The Language of “Sponsorland”
What Sponsors do care about is getting projects done fast, cheap and to scope. So, when you start talking about “change management” senior level executives will automatically start to think:
- How much is this going to cost?
- How much time is it going to take?
- I don’t need to be involved, we have HR or “other” people to worry about that.
Don Harrison, developer of the AIM Change Management Methodology, puts it like this, “Every Sponsor wants to pay the least price possible to get the best results possible.” It’s why we say change management is an exercise in power and politics. In order to get things done, a Change Agent needs to be able to influence both Sponsors and Targets.
One of the first steps in getting your Sponsors to sit up and pay attention, is to speak their language (i.e., in their frame of reference), not yours. Don says, “When you go to France your best option is to speak French. When you go to 'Sponsorland,' you need to speak the language of Sponsors."
It’s actually quite simple: Sponsors want to know three things:
- What’s in the change for them personally?
- What’s in it for their organization?
- What’s in it for the enterprise as a whole?
So, in your next Sponsor meeting instead of talking in generic terms about change management, talk to your Sponsors in business terms and focus on results. Talk about how to mitigate the risks on their projects and programs and what it will take to deliver value realization for their investment. By doing this, your Sponsors are much more likely to be invested in what you are saying.
Practical Tips for Speaking to your Sponsors
Below are a few tips on how to speak to your Sponsors, in order to get the results, you are looking for:
- Discuss the Project from the Sponsor’s Frame of Reference - Remember, their frame of reference does not include change management speak! Instead, try talking about how you can help get projects done faster, better, and at a higher level of quality.
- Don’t Use Buzz Words – While we do say to use business terms for business leaders, one of the cautions we have for participants who leave our training programs is they should not go back to their organizations using “change management” buzz words. As we talked about in #1, your Senior Leaders don’t want to hear it. Try getting through your next Sponsor meeting without using the following words:
Change Management Involvement Implementation Empowerment Support Endorsement Change Agent Engagement Resistance Readiness Change Climate Culture Process Disruption Sponsor
- Data Matters - The other thing we know about the language of “Sponsorland” is data matters. While anecdotal evidence is useful, Sponsors are more likely to pay attention to data. That's why our change management consultants frame our conversations with Senior Leaders around data we have collected on perceptions of implementation strengths and weaknesses from our Implementation History Assessment and/or Implementation Risk Forecast. When Numbers Talk, Sponsors Listen.

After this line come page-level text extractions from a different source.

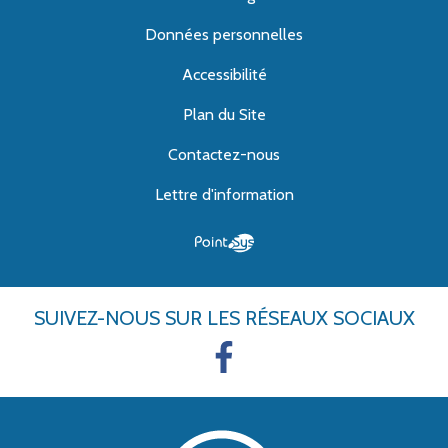
Données personnelles
Accessibilité
Plan du Site
Contactez-nous
Lettre d'information
SUIVEZ-NOUS
SUR LES RÉSEAUX SOCIAUX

- Work to Build Trust and Credibility - The one question every Sponsor has is, “Can I trust you?” Trust is built when Change Agents do what they say they are going to do, and when they put Sponsors in a position for them to look and be successful. Remember, trust and speed are functional. The more trust your Sponsor has in you, the faster you’ll be able to implement.
At the end of the day, Sponsors are simply looking for a way to preserve their currency. Sponsor Contracting sessions are your opportunity to ask for specific actions from your Sponsor in exchange for making that Sponsor’s job easier, faster and/or more effective. These meetings are not easy and, in some cases, can be quite intimidating. Framing your discussion around your Sponsor’s currency and not yours is the first step towards building the relationship you need to be able to implement your change successfully.